Por eso, acudir al pediatra no es necesario únicamente cuando un niño está enfermo. Las revisiones permiten comprobar que su desarrollo evoluciona adecuadamente y detectar de forma temprana posibles problemas de salud.
Un pediatra es un médico especializado en la atención sanitaria de la población infantil y adolescente. La pediatría se ocupa de la prevención, detección, diagnóstico y tratamiento de los problemas de salud que pueden aparecer durante las distintas etapas del desarrollo.
El pediatra conoce las características específicas del organismo infantil, que cambia rápidamente desde el nacimiento hasta la adolescencia. Por este motivo, la valoración médica de un niño requiere tener en cuenta su edad, crecimiento, desarrollo y circunstancias particulares.
Además de atender enfermedades, el pediatra tiene una importante función preventiva y educativa, ayudando a madres, padres y cuidadores a tomar decisiones relacionadas con la salud y el bienestar del niño.

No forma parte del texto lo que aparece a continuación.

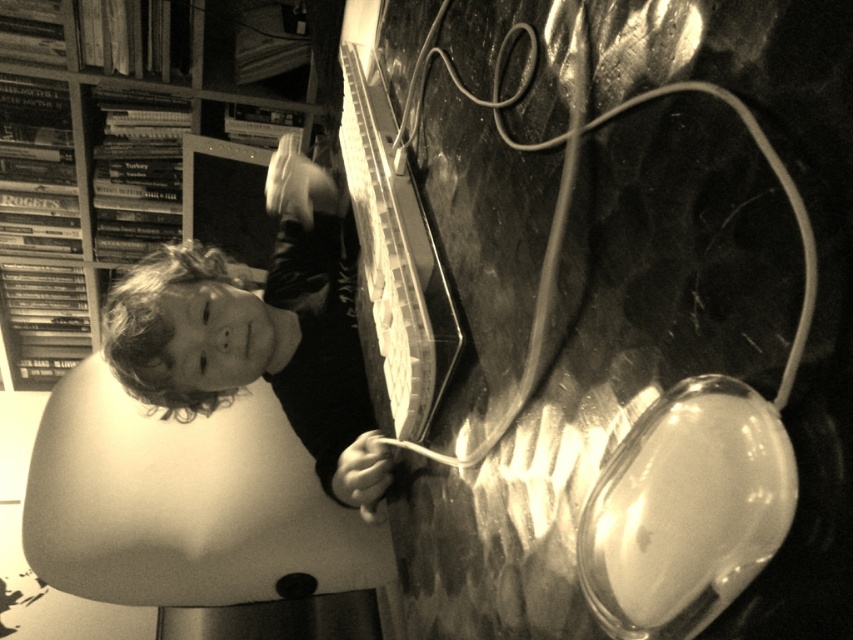 Question: Which object is closer to the camera taking this photo?

Choices:
 (A) wooden bookshelf at upper left
 (B) smooth skin child at upper left

Answer: (B)

Question: Which object is closer to the camera taking this photo?

Choices:
 (A) wooden bookshelf at upper left
 (B) smooth skin child at upper left

Answer: (B)

Question: Does smooth skin child at upper left appear on the left side of wooden bookshelf at upper left?

Choices:
 (A) yes
 (B) no

Answer: (B)

Question: Is smooth skin child at upper left positioned behind wooden bookshelf at upper left?

Choices:
 (A) no
 (B) yes

Answer: (A)

Question: Considering the relative positions of smooth skin child at upper left and wooden bookshelf at upper left in the image provided, where is smooth skin child at upper left located with respect to wooden bookshelf at upper left?

Choices:
 (A) left
 (B) right

Answer: (B) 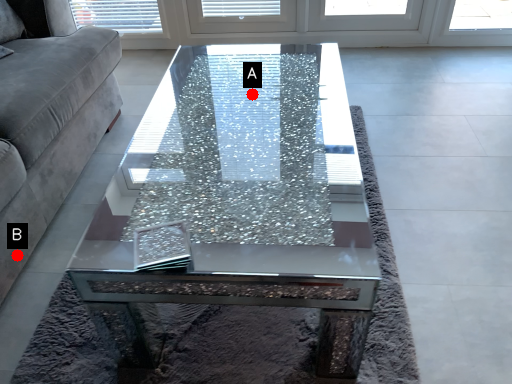 Question: Two points are circled on the image, labeled by A and B beside each circle. Which point is farther to the camera?

Choices:
 (A) A is further
 (B) B is further

Answer: (A) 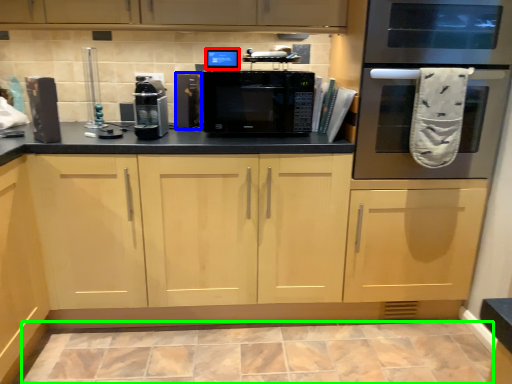 Question: Which object is the closest to the appliance (highlighted by a red box)? Choose among these: appliance (highlighted by a blue box) or ceramic tile (highlighted by a green box).

Choices:
 (A) appliance
 (B) ceramic tile

Answer: (A) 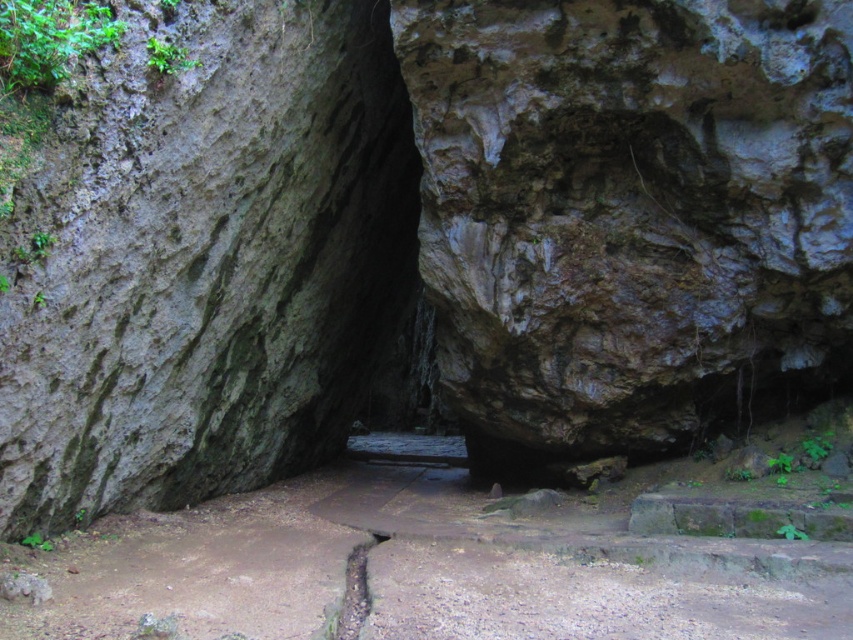 Question: Which of the following is the farthest from the observer?

Choices:
 (A) brown rough rock at center
 (B) brown dirt path at center

Answer: (A)

Question: Does brown rough rock at center have a greater width compared to brown dirt path at center?

Choices:
 (A) no
 (B) yes

Answer: (A)

Question: Can you confirm if brown rough rock at center is positioned to the right of brown dirt path at center?

Choices:
 (A) yes
 (B) no

Answer: (A)

Question: Which point appears farthest from the camera in this image?

Choices:
 (A) (648, 285)
 (B) (566, 573)

Answer: (A)

Question: Is brown rough rock at center closer to camera compared to brown dirt path at center?

Choices:
 (A) no
 (B) yes

Answer: (A)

Un pediatra puede atender una gran variedad de problemas de salud infantil, entre ellos:
La atención pediátrica también puede incluir la solicitud de pruebas complementarias cuando están indicadas y el seguimiento posterior de los resultados.
En primer lugar, el pediatra valorará a tu hijo a través de:
Viendo la información, el pediatra podrá hacer un diagnóstico aunque existen casos que resulta imposible y será necesario disponer de más tiempo para hacer una valoración correcta. Lo habitual es hacer revisiones periódicas para comprobar los progresos.
Habiendo realizado el diagnostico, podrá seguir tratando al niño o recomendarlo a otros profesionales médicos, además:
No existe una única situación que determine cuándo acudir al pediatra. Además de las revisiones programadas, es recomendable consultar cuando aparecen síntomas o cambios en el estado habitual del niño que preocupan a la familia.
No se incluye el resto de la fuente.